**Task requirements**
All lines in the records below from the line with "دانلود آهنگ های مهدیب" through the line with "años que trabajaba" are to be given again exactly, both ends included; the pictures are to be left out.
** Excerpted records follows **
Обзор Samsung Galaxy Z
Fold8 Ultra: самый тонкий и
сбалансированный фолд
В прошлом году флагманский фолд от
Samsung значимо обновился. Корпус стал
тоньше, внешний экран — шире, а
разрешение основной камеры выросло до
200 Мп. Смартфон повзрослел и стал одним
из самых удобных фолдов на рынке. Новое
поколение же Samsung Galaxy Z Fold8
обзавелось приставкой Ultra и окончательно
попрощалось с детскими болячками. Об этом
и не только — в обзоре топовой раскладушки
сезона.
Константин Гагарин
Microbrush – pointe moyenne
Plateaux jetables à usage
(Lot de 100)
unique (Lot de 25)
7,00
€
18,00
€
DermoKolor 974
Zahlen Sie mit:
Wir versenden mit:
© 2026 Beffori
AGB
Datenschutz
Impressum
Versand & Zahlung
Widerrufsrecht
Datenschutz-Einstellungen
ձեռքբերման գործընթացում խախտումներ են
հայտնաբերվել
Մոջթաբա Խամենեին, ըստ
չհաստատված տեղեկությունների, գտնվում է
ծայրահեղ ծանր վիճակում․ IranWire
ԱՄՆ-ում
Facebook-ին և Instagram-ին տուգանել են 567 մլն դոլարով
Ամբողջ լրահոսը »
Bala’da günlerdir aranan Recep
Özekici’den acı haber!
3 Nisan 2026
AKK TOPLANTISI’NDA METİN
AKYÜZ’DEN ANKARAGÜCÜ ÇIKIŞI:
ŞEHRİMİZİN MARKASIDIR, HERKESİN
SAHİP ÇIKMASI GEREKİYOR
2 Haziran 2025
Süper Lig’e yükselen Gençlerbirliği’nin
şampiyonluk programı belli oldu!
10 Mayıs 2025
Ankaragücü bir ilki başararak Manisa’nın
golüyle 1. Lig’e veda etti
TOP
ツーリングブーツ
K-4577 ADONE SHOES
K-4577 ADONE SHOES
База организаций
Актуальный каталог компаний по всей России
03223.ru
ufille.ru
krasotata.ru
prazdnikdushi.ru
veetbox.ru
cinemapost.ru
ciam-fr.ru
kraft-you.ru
** End of Excerpted records **
** Excerpted records follows **
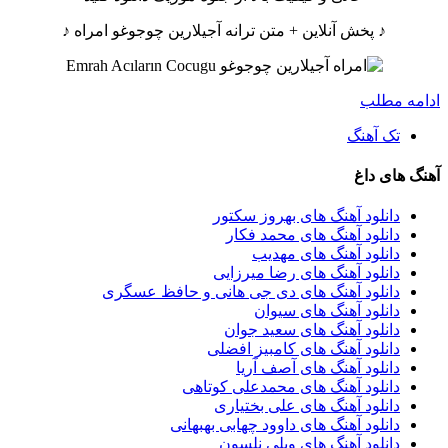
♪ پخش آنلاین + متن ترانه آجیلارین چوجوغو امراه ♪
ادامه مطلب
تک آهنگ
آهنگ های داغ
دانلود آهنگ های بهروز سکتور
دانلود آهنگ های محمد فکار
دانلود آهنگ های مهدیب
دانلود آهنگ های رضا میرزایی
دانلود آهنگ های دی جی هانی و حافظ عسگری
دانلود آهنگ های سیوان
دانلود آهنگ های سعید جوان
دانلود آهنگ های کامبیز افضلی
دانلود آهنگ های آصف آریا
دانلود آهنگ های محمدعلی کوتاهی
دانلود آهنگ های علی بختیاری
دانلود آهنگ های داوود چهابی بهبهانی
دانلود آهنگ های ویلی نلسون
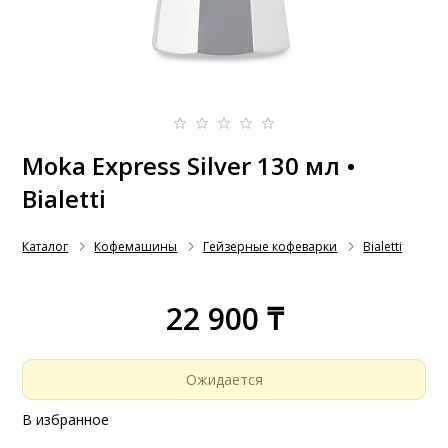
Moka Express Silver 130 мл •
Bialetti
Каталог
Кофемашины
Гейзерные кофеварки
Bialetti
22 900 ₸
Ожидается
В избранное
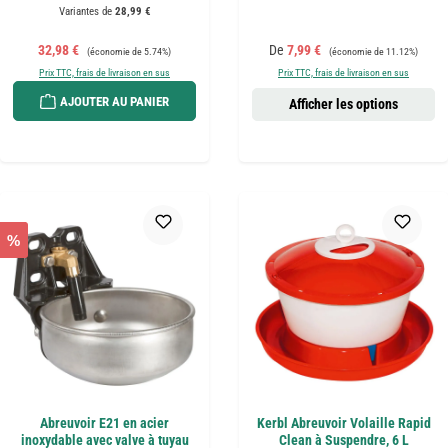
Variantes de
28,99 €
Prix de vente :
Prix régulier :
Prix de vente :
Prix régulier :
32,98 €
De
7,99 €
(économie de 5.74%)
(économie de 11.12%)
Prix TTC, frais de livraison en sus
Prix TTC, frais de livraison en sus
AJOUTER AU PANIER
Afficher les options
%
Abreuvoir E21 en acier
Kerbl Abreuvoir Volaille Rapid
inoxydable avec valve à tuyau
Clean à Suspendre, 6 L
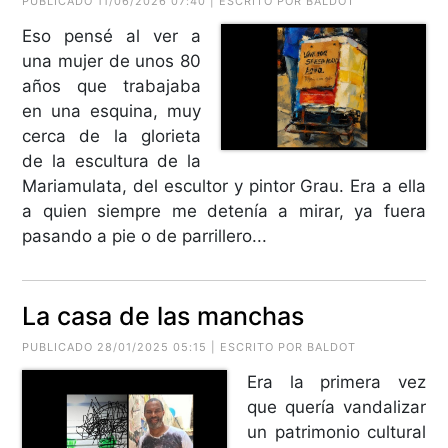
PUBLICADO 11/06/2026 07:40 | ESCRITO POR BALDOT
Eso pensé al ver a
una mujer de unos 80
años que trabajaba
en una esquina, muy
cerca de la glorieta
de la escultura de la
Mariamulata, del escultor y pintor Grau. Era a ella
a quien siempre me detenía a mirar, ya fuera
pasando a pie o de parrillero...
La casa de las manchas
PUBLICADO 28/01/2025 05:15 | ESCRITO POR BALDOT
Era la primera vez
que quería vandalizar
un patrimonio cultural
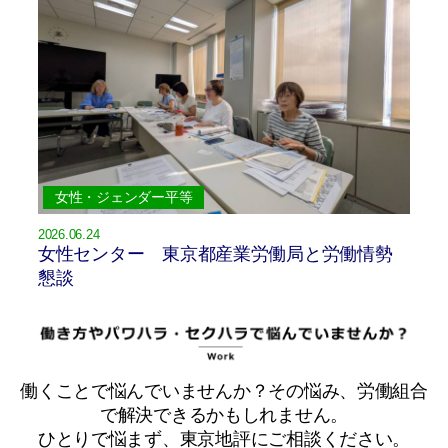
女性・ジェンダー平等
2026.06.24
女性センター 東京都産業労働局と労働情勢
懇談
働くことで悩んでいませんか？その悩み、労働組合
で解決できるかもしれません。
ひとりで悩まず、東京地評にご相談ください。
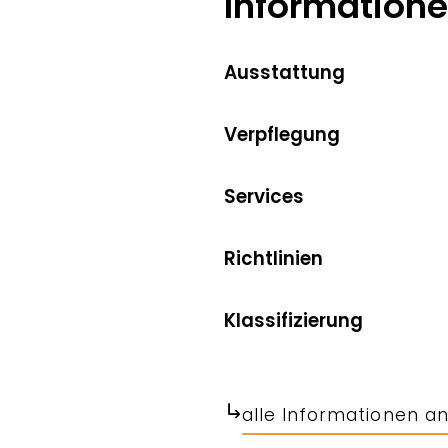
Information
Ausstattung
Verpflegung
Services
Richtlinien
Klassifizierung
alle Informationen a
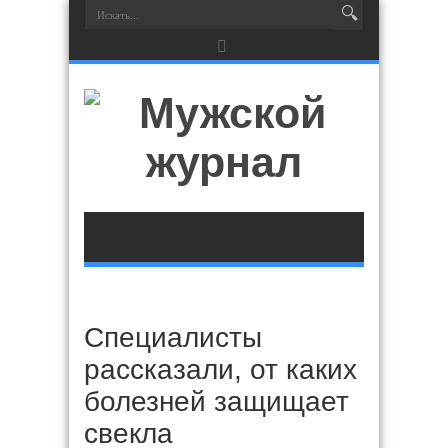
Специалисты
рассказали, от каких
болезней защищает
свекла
** End of Excerpted records **
** Excerpted records follows **
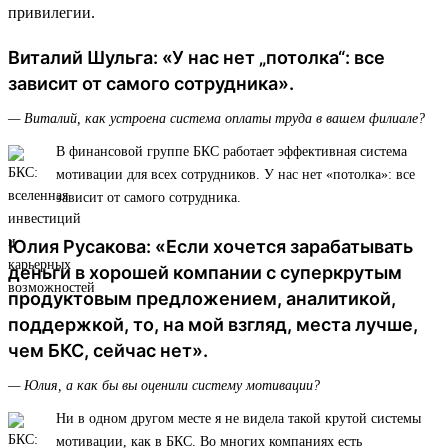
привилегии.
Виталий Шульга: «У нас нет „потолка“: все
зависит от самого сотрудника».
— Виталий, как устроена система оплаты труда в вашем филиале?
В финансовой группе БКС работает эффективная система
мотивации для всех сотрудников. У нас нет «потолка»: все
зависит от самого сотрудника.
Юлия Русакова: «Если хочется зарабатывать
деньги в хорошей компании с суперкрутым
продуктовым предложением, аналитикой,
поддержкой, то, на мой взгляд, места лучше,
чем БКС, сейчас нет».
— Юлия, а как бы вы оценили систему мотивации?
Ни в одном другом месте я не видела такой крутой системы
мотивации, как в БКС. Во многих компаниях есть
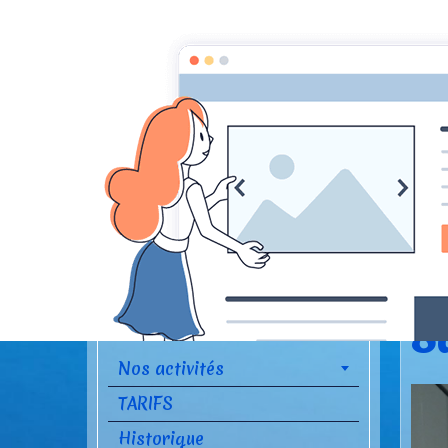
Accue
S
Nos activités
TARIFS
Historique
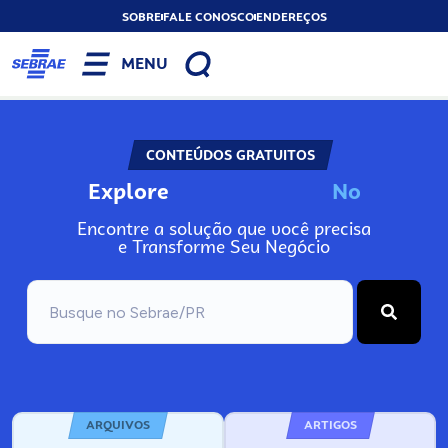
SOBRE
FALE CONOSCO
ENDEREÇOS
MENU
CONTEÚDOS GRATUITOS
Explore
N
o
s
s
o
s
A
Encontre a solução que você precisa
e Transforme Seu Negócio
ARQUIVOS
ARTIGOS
** End of Excerpted records **
**Response area**
دانلود آهنگ های مهدیب
دانلود آهنگ های رضا میرزایی
دانلود آهنگ های دی جی هانی و حافظ عسگری
دانلود آهنگ های سیوان
دانلود آهنگ های سعید جوان
دانلود آهنگ های کامبیز افضلی
دانلود آهنگ های آصف آریا
دانلود آهنگ های محمدعلی کوتاهی
دانلود آهنگ های علی بختیاری
دانلود آهنگ های داوود چهابی بهبهانی
دانلود آهنگ های ویلی نلسون
Moka Express Silver 130 мл •
Bialetti
Каталог
Кофемашины
Гейзерные кофеварки
Bialetti
22 900 ₸
Ожидается
В избранное
Variantes de
28,99 €
Prix de vente :
Prix régulier :
Prix de vente :
Prix régulier :
32,98 €
De
7,99 €
(économie de 5.74%)
(économie de 11.12%)
Prix TTC, frais de livraison en sus
Prix TTC, frais de livraison en sus
AJOUTER AU PANIER
Afficher les options
%
Abreuvoir E21 en acier
Kerbl Abreuvoir Volaille Rapid
inoxydable avec valve à tuyau
Clean à Suspendre, 6 L
PUBLICADO 11/06/2026 07:40 | ESCRITO POR BALDOT
Eso pensé al ver a
una mujer de unos 80
años que trabajaba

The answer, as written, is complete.